CORVALLIS, Ore. – Oregon State University was ranked fourth in the nation in the number of papers published in professional journals related to ecology or the environment, a recent survey shows.
The analysis was done by Thomson Reuters, and it showed that 1,069 papers were published between 2005-09 by OSU researchers, almost 1 percent of the national total. Only scientists from the University of California at Davis, University of California at Berkeley, and University of Florida exceeded this total.
OSU has a wide range of experts working in these fields from several of its colleges, especially the College of Science, College of Forestry, College of Agricultural Sciences, College of Oceanic and Atmospheric Sciences, and College of Engineering.
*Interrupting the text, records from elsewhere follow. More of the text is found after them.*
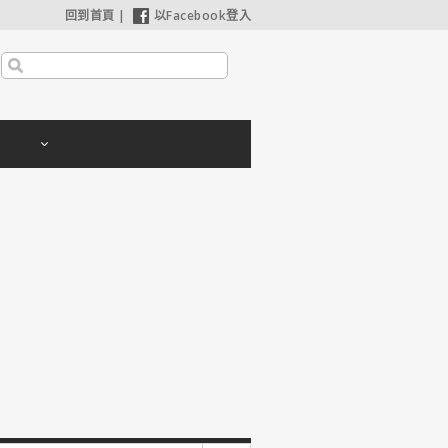
回到首頁
|
以Facebook登入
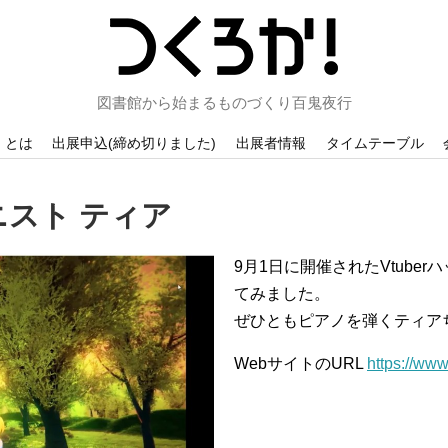
図書館から始まるものづくり百鬼夜行
！とは
出展申込(締め切りました)
出展者情報
タイムテーブル
ニスト ティア
9月1日に開催されたVtuber
てみました。
ぜひともピアノを弾くティア
WebサイトのURL
https://w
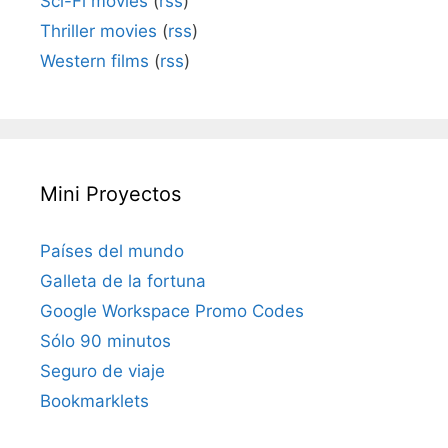
Sci-Fi movies
(
rss
)
Thriller movies
(
rss
)
Western films
(
rss
)
Mini Proyectos
Países del mundo
Galleta de la fortuna
Google Workspace Promo Codes
Sólo 90 minutos
Seguro de viaje
Bookmarklets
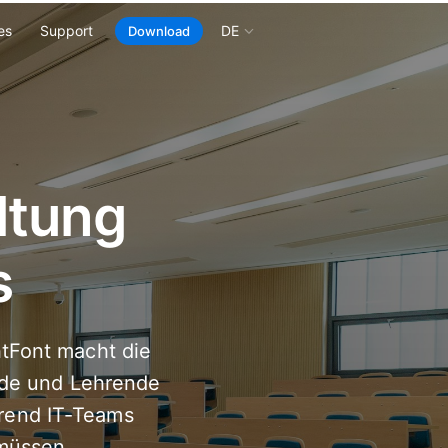
es
Support
DE
Download
ltung
s
tFont macht die
ende und Lehrende
hrend IT-Teams
 müssen.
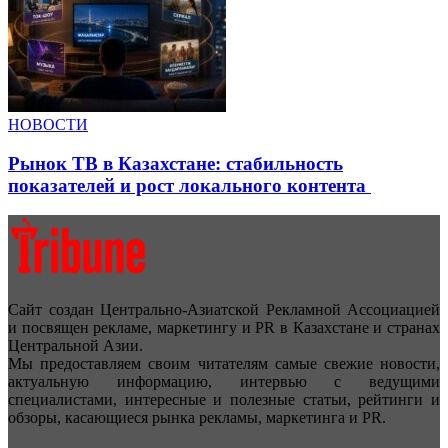
НОВОСТИ
Рынок ТВ в Казахстане: стабильность
показателей и рост локального контента
Сайт создан Центрально-Азиатской Рекламной Ассоциацией
и посвящен рекламе, маркетингу и PR в Казахстане и странах
Центральной Азии.
Мы предоставляем своим читателям самые свежие новости,
актуальную информацию, интервью с ведущими
специалистами, интересные и полезные статьи, рейтинги и
обзоры, касающиеся рынка рекламы, маркетинга и PR.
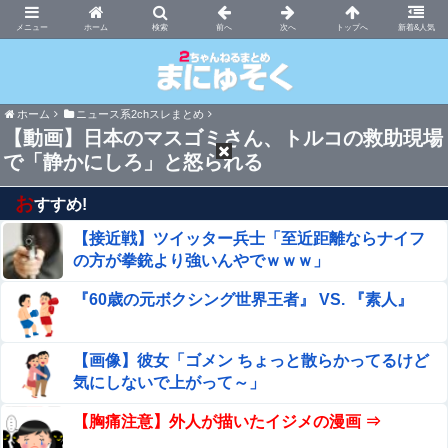
まにゅそく 2chまとめニュース速報VIP
ホーム
新着&人気
ホーム
ニュース系2chスレまとめ
【動画】日本のマスゴミさん、トルコの救助現場
で「静かにしろ」と怒られる
お
すすめ!
【接近戦】ツイッター兵士「至近距離ならナイフ
の方が拳銃より強いんやでｗｗｗ」
『60歳の元ボクシング世界王者』 VS. 『素人』
【画像】彼女「ゴメン ちょっと散らかってるけど
気にしないで上がって～」
【胸痛注意】外人が描いたイジメの漫画 ⇒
University researchers have made pioneering findings about global climate change, “dead zones” in marine waters off the Pacific Northwest, the effect of changing conditions on forest health, new techniques to monitor the marine, atmospheric and terrestrial environments, declining snowpacks, impacts of “PAH” pollutants, mapping the ocean seafloor, communication of marine mammals and many other topics.
OSU scientists are also developing innovative techniques and products to help address some of these concerns, ranging from composite wood products that can eliminate toxic emissions of formaldehyde, to one of the world’s newest concepts in sustainable energy, the power of ocean waves. OSU engineers are even developing ways to produce energy from sewage at the same time the process cleans waste water.
The prolific amount of research at OSU is partly a reflection of major increases in scientific grants and contracts, officials say - $275 million in 2009-10 and double the amount it was only 10 years ago.